Content starts

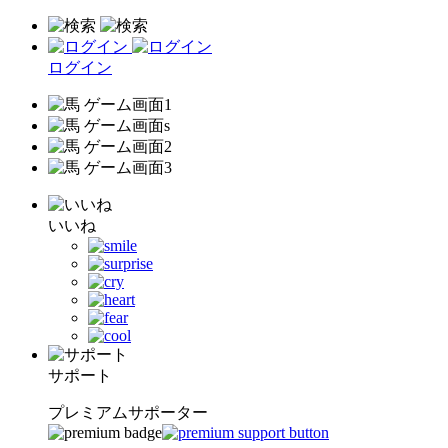
ログイン
いいね
サポート
プレミアムサポーター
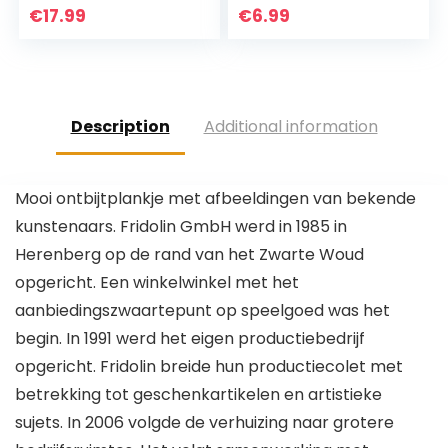
gelegenheid –
€
17.99
€
6.99
prachtig
ontworpen,
duurzaam…
Description
Additional information
Mooi ontbijtplankje met afbeeldingen van bekende
kunstenaars. Fridolin GmbH werd in 1985 in
Herenberg op de rand van het Zwarte Woud
opgericht. Een winkelwinkel met het
aanbiedingszwaartepunt op speelgoed was het
begin. In 1991 werd het eigen productiebedrijf
opgericht. Fridolin breide hun productiecolet met
betrekking tot geschenkartikelen en artistieke
sujets. In 2006 volgde de verhuizing naar grotere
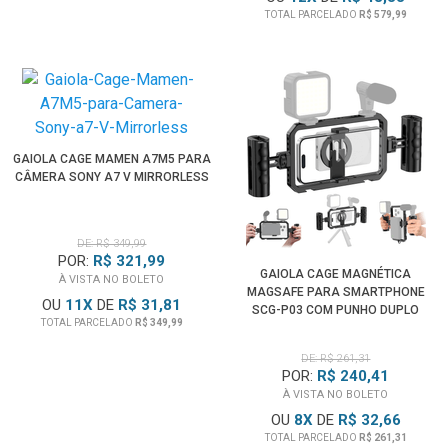
TOTAL PARCELADO
R$ 579,99
GAIOLA CAGE MAMEN A7M5 PARA
CÂMERA SONY A7 V MIRRORLESS
DE: R$ 349,99
POR:
R$ 321,99
GAIOLA CAGE MAGNÉTICA
À VISTA NO BOLETO
MAGSAFE PARA SMARTPHONE
OU
11
X
DE
R$ 31,81
SCG-P03 COM PUNHO DUPLO
TOTAL PARCELADO
R$ 349,99
DE: R$ 261,31
POR:
R$ 240,41
À VISTA NO BOLETO
OU
8
X
DE
R$ 32,66
TOTAL PARCELADO
R$ 261,31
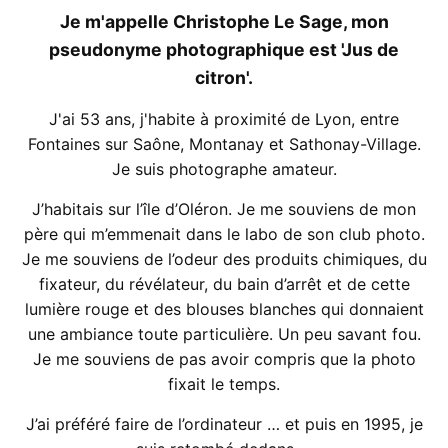
Je m'appelle Christophe Le Sage, mon
pseudonyme photographique est 'Jus de
citron'.
J'ai 53 ans, j'habite à proximité de Lyon, entre
Fontaines sur Saône, Montanay et Sathonay-Village.
Je suis photographe amateur.
J’habitais sur l’île d’Oléron. Je me souviens de mon
père qui m’emmenait dans le labo de son club photo.
Je me souviens de l’odeur des produits chimiques, du
fixateur, du révélateur, du bain d’arrêt et de cette
lumière rouge et des blouses blanches qui donnaient
une ambiance toute particulière. Un peu savant fou.
Je me souviens de pas avoir compris que la photo
fixait le temps.
J’ai préféré faire de l’ordinateur … et puis en 1995, je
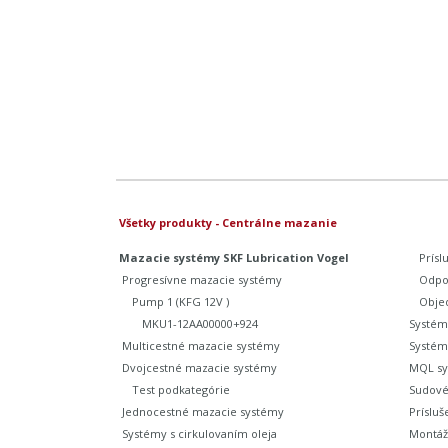
Všetky produkty - Centrálne mazanie
Mazacie systémy SKF Lubrication Vogel
Prísl
Progresívne mazacie systémy
Odpo
Pump 1 (KFG 12V )
Obje
MKU1-12AA00000+924
Systém
Multicestné mazacie systémy
Systém
Dvojcestné mazacie systémy
MQL sy
Test podkategórie
Sudové
Jednocestné mazacie systémy
Prísluš
Systémy s cirkulovaním oleja
Montáž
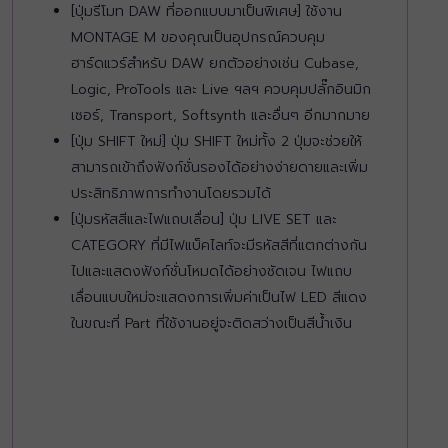
[ปุ่มรีโมท DAW ที่ออกแบบมาเป็นพิเศษ] ใช้งาน
MONTAGE M ของคุณเป็นอุปกรณ์ควบคุม
ฮาร์ดแวร์สำหรับ DAW ยกตัวอย่างเช่น Cubase,
Logic, ProTools และ Live ฯลฯ ควบคุมปลั๊กอินมิก
เซอร์, Transport, Softsynth และอื่นๆ อีกมากมาย
[ปุ่ม SHIFT ใหม่] ปุ่ม SHIFT ใหม่ทั้ง 2 ปุ่มจะช่วยให้
สามารถเข้าถึงฟังก์ชั่นรองได้อย่างง่ายดายและเพิ่ม
ประสิทธิภาพการทำงานโดยรวมได้
[ปุ่มรหัสสีและไฟแถบเลื่อน] ปุ่ม LIVE SET และ
CATEGORY ที่มีไฟแบ็คไลท์จะมีรหัสสีที่แตกต่างกัน
ไปและแสดงฟังก์ชั่นโหมดได้อย่างชัดเจน ไฟแถบ
เลื่อนแบบใหม่จะแสดงการเพิ่มค่าเป็นไฟ LED สีแดง
ในขณะที่ Part ที่ใช้งานอยู่จะติดสว่างเป็นสีน้ำเงิน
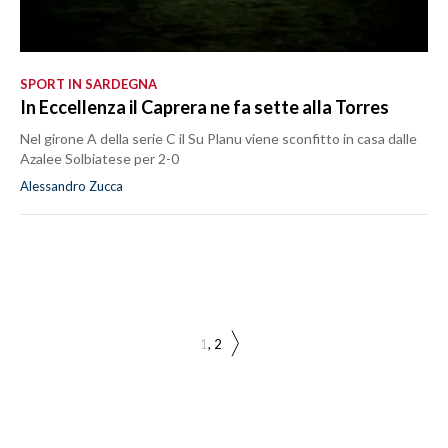
SPORT IN SARDEGNA
In Eccellenza il Caprera ne fa sette alla Torres
Nel girone A della serie C il Su Planu viene sconfitto in casa dalle
Azalee Solbiatese per 2-0
Alessandro Zucca
1
2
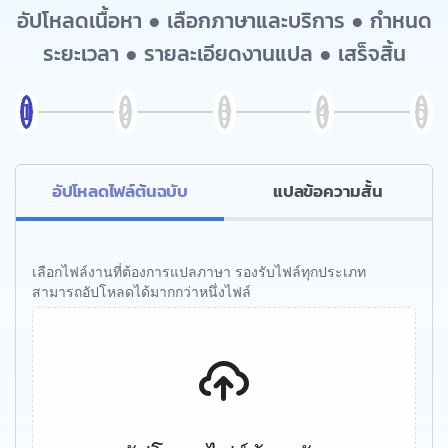
อัปโหลดเนื้อหา ● เลือกภาษาและบริการ ● กำหนด
ระยะเวลา ● รายละเอียดงานแปล ● เสร็จสิ้น
อัปโหลดไฟล์ต้นฉบับ
แปลข้อความสั้น
เลือกไฟล์งานที่ต้องการแปลภาษา รองรับไฟล์ทุกประเภท
สามารถอัปโหลดได้มากกว่าหนึ่งไฟล์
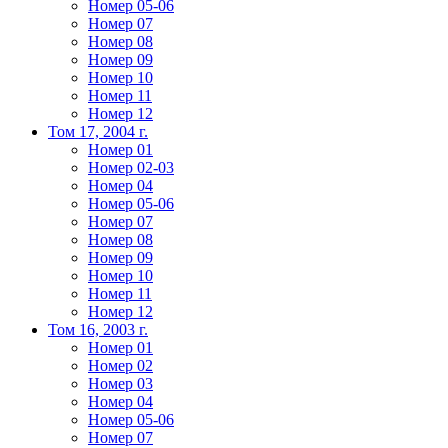
Номер 05-06
Номер 07
Номер 08
Номер 09
Номер 10
Номер 11
Номер 12
Том 17, 2004 г.
Номер 01
Номер 02-03
Номер 04
Номер 05-06
Номер 07
Номер 08
Номер 09
Номер 10
Номер 11
Номер 12
Том 16, 2003 г.
Номер 01
Номер 02
Номер 03
Номер 04
Номер 05-06
Номер 07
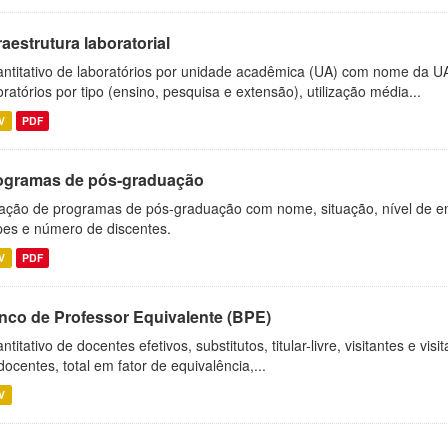
raestrutura laboratorial
ntitativo de laboratórios por unidade acadêmica (UA) com nome da U
oratórios por tipo (ensino, pesquisa e extensão), utilização média...
V
PDF
ogramas de pós-graduação
ação de programas de pós-graduação com nome, situação, nível de ens
es e número de discentes.
V
PDF
nco de Professor Equivalente (BPE)
ntitativo de docentes efetivos, substitutos, titular-livre, visitantes e vi
docentes, total em fator de equivalência,...
V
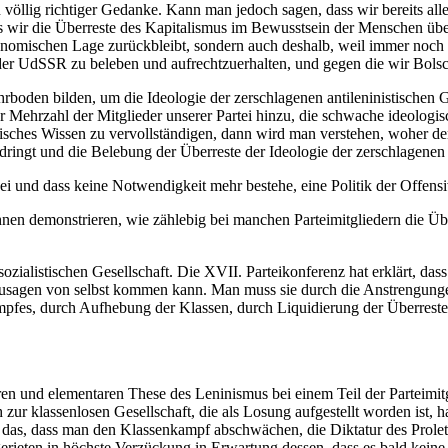
 völlig richtiger Gedanke. Kann man jedoch sagen, dass wir bereits al
 wir die Überreste des Kapitalismus im Bewusstsein der Menschen übe
omischen Lage zurückbleibt, sondern auch deshalb, weil immer noch die 
der UdSSR zu beleben und aufrechtzuerhalten, und gegen die wir Bols
rboden bilden, um die Ideologie der zerschlagenen antileninistischen 
Mehrzahl der Mitglieder unserer Partei hinzu, die schwache ideologisc
eoretisches Wissen zu vervollständigen, dann wird man verstehen, woher
ndringt und die Belebung der Überreste der Ideologie der zerschlagenen 
 und dass keine Notwendigkeit mehr bestehe, eine Politik der Offensiv
n demonstrieren, wie zählebig bei manchen Parteimitgliedern die Über
zialistischen Gesellschaft. Die XVII. Parteikonferenz hat erklärt, dass 
 sozusagen von selbst kommen kann. Man muss sie durch die Anstrengung
ampfes, durch Aufhebung der Klassen, durch Liquidierung der Überreste
ren und elementaren These des Leninismus bei einem Teil der Parteimi
r klassenlosen Gesellschaft, die als Losung aufgestellt worden ist, h
ißt das, dass man den Klassenkampf abschwächen, die Diktatur des Pro
 gerieten in höchste Verzückung in Erwartung dessen, dass es bald kei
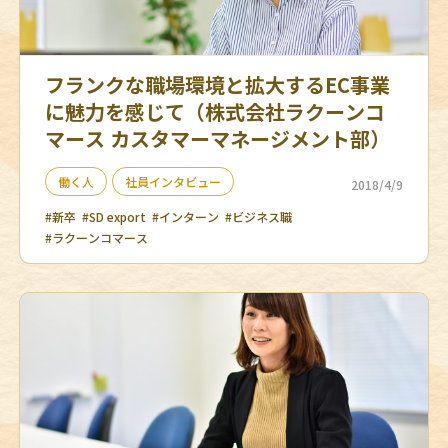
フランクな職場環境と拡大するEC事業
に魅力を感じて（株式会社ラクーンコ
マース カスタマーマネージメント部）
働く人
社員インタビュー
2018/4/9
#新卒
#SD export
#インターン
#ビジネス職
#ラクーンコマース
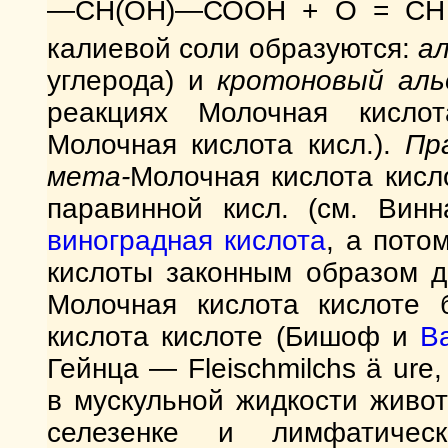
—СН(ОН)—СООН + О = С
калиевой соли образуются:
а
углерода) и
кротоновый ал
реакциях Молочная кисло
Молочная кислота кисл.).
Пр
мета-
Молочная кислота кис
паравинной кисл. (см. Винн
виноградная кислота
, а пото
кислоты законным образом д
Молочная кислота кислоте 
кислота кислоте (Бишоф и
В
Гейнца — Fleischmilchs ä ure, 
в мускульной жидкости живот
селезенке и лимфатичес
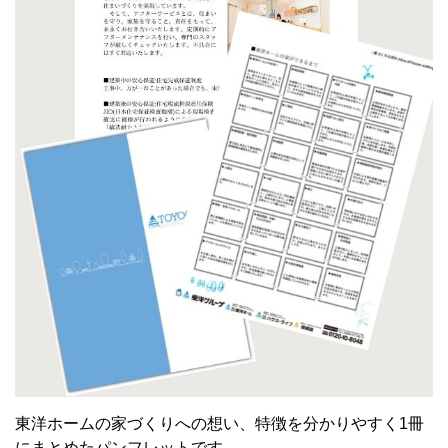
東洋ホームの家づくりへの想い、特徴を分かりやすく1冊
にまとめたパンフレットです。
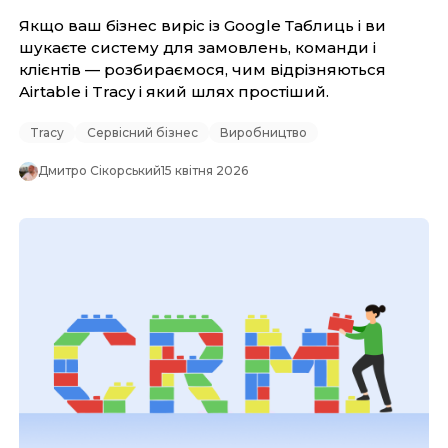
Якщо ваш бізнес виріс із Google Таблиць і ви
шукаєте систему для замовлень, команди і
клієнтів — розбираємося, чим відрізняються
Airtable і Tracy і який шлях простіший.
Tracy
Сервісний бізнес
Виробництво
Дмитро Сікорський
15 квітня 2026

Content ends

## Work instruction
Reprint the whole listing above exactly, taking out the pictures.

## Expected output
ログイン
いいね
サポート
プレミアムサポーター
gelegenheid –
€
17.99
€
6.99
prachtig
ontworpen,
duurzaam…
Description
Additional information
Mooi ontbijtplankje met afbeeldingen van bekende
kunstenaars. Fridolin GmbH werd in 1985 in
Herenberg op de rand van het Zwarte Woud
opgericht. Een winkelwinkel met het
aanbiedingszwaartepunt op speelgoed was het
begin. In 1991 werd het eigen productiebedrijf
opgericht. Fridolin breide hun productiecolet met
betrekking tot geschenkartikelen en artistieke
sujets. In 2006 volgde de verhuizing naar grotere
TOTAL PARCELADO
R$ 579,99
GAIOLA CAGE MAMEN A7M5 PARA
CÂMERA SONY A7 V MIRRORLESS
DE: R$ 349,99
POR:
R$ 321,99
GAIOLA CAGE MAGNÉTICA
À VISTA NO BOLETO
MAGSAFE PARA SMARTPHONE
OU
11
X
DE
R$ 31,81
SCG-P03 COM PUNHO DUPLO
TOTAL PARCELADO
R$ 349,99
DE: R$ 261,31
POR:
R$ 240,41
À VISTA NO BOLETO
OU
8
X
DE
R$ 32,66
TOTAL PARCELADO
R$ 261,31
Je m'appelle Christophe Le Sage, mon
pseudonyme photographique est 'Jus de
citron'.
J'ai 53 ans, j'habite à proximité de Lyon, entre
Fontaines sur Saône, Montanay et Sathonay-Village.
Je suis photographe amateur.
J’habitais sur l’île d’Oléron. Je me souviens de mon
père qui m’emmenait dans le labo de son club photo.
Je me souviens de l’odeur des produits chimiques, du
fixateur, du révélateur, du bain d’arrêt et de cette
lumière rouge et des blouses blanches qui donnaient
une ambiance toute particulière. Un peu savant fou.
Je me souviens de pas avoir compris que la photo
fixait le temps.
J’ai préféré faire de l’ordinateur … et puis en 1995, je
Všetky produkty - Centrálne mazanie
Mazacie systémy SKF Lubrication Vogel
Prísl
Progresívne mazacie systémy
Odpo
Pump 1 (KFG 12V )
Obje
MKU1-12AA00000+924
Systém
Multicestné mazacie systémy
Systém
Dvojcestné mazacie systémy
MQL sy
Test podkategórie
Sudové
Jednocestné mazacie systémy
Prísluš
Systémy s cirkulovaním oleja
Montáž
[ปุ่มรีโมท DAW ที่ออกแบบมาเป็นพิเศษ] ใช้งาน
MONTAGE M ของคุณเป็นอุปกรณ์ควบคุม
ฮาร์ดแวร์สำหรับ DAW ยกตัวอย่างเช่น Cubase,
Logic, ProTools และ Live ฯลฯ ควบคุมปลั๊กอินมิก
เซอร์, Transport, Softsynth และอื่นๆ อีกมากมาย
[ปุ่ม SHIFT ใหม่] ปุ่ม SHIFT ใหม่ทั้ง 2 ปุ่มจะช่วยให้
สามารถเข้าถึงฟังก์ชั่นรองได้อย่างง่ายดายและเพิ่ม
ประสิทธิภาพการทำงานโดยรวมได้
[ปุ่มรหัสสีและไฟแถบเลื่อน] ปุ่ม LIVE SET และ
CATEGORY ที่มีไฟแบ็คไลท์จะมีรหัสสีที่แตกต่างกัน
ไปและแสดงฟังก์ชั่นโหมดได้อย่างชัดเจน ไฟแถบ
เลื่อนแบบใหม่จะแสดงการเพิ่มค่าเป็นไฟ LED สีแดง
ในขณะที่ Part ที่ใช้งานอยู่จะติดสว่างเป็นสีน้ำเงิน
SPORT IN SARDEGNA
In Eccellenza il Caprera ne fa sette alla Torres
Nel girone A della serie C il Su Planu viene sconfitto in casa dalle
Azalee Solbiatese per 2-0
Alessandro Zucca
1
2
อัปโหลดเนื้อหา ● เลือกภาษาและบริการ ● กำหนด
ระยะเวลา ● รายละเอียดงานแปล ● เสร็จสิ้น
อัปโหลดไฟล์ต้นฉบับ
แปลข้อความสั้น
เลือกไฟล์งานที่ต้องการแปลภาษา รองรับไฟล์ทุกประเภท
สามารถอัปโหลดได้มากกว่าหนึ่งไฟล์
Номер 05-06
Номер 07
Номер 08
Номер 09
Номер 10
Номер 11
Номер 12
Том 17, 2004 г.
Номер 01
Номер 02-03
Номер 04
Номер 05-06
Номер 07
Номер 08
Номер 09
Номер 10
Номер 11
Номер 12
Том 16, 2003 г.
Номер 01
Номер 02
Номер 03
Номер 04
Номер 05-06
Номер 07
raestrutura laboratorial
ntitativo de laboratórios por unidade acadêmica (UA) com nome da U
oratórios por tipo (ensino, pesquisa e extensão), utilização média...
V
PDF
ogramas de pós-graduação
ação de programas de pós-graduação com nome, situação, nível de ens
es e número de discentes.
V
PDF
nco de Professor Equivalente (BPE)
ntitativo de docentes efetivos, substitutos, titular-livre, visitantes e vi
docentes, total em fator de equivalência,...
V
 völlig richtiger Gedanke. Kann man jedoch sagen, dass wir bereits al
 wir die Überreste des Kapitalismus im Bewusstsein der Menschen übe
omischen Lage zurückbleibt, sondern auch deshalb, weil immer noch die 
der UdSSR zu beleben und aufrechtzuerhalten, und gegen die wir Bols
rboden bilden, um die Ideologie der zerschlagenen antileninistischen 
Mehrzahl der Mitglieder unserer Partei hinzu, die schwache ideologisc
eoretisches Wissen zu vervollständigen, dann wird man verstehen, woher
ndringt und die Belebung der Überreste der Ideologie der zerschlagenen 
 und dass keine Notwendigkeit mehr bestehe, eine Politik der Offensiv
n demonstrieren, wie zählebig bei manchen Parteimitgliedern die Über
zialistischen Gesellschaft. Die XVII. Parteikonferenz hat erklärt, dass 
 sozusagen von selbst kommen kann. Man muss sie durch die Anstrengung
ampfes, durch Aufhebung der Klassen, durch Liquidierung der Überreste
ren und elementaren These des Leninismus bei einem Teil der Parteimi
r klassenlosen Gesellschaft, die als Losung aufgestellt worden ist, h
ißt das, dass man den Klassenkampf abschwächen, die Diktatur des Pro
 gerieten in höchste Verzückung in Erwartung dessen, dass es bald kei
フランクな職場環境と拡大するEC事業
に魅力を感じて（株式会社ラクーンコ
マース カスタマーマネージメント部）
働く人
社員インタビュー
2018/4/9
#新卒
#SD export
#インターン
#ビジネス職
#ラクーンコマース
—СН(ОН)—СООН + О = С
калиевой соли образуются:
а
углерода) и
кротоновый ал
реакциях Молочная кисло
Молочная кислота кисл.).
Пр
мета-
Молочная кислота кис
паравинной кисл. (см. Винн
виноградная кислота
, а пото
кислоты законным образом д
Молочная кислота кислоте 
кислота кислоте (Бишоф и
В
Гейнца — Fleischmilchs ä ure, 
в мускульной жидкости живот
селезенке и лимфатичес
東洋ホームの家づくりへの想い、特徴を分かりやすく1冊
にまとめたパンフレットです。
Якщо ваш бізнес виріс із Google Таблиць і ви
шукаєте систему для замовлень, команди і
клієнтів — розбираємося, чим відрізняються
Airtable і Tracy і який шлях простіший.
Tracy
Сервісний бізнес
Виробництво
Дмитро Сікорський
15 квітня 2026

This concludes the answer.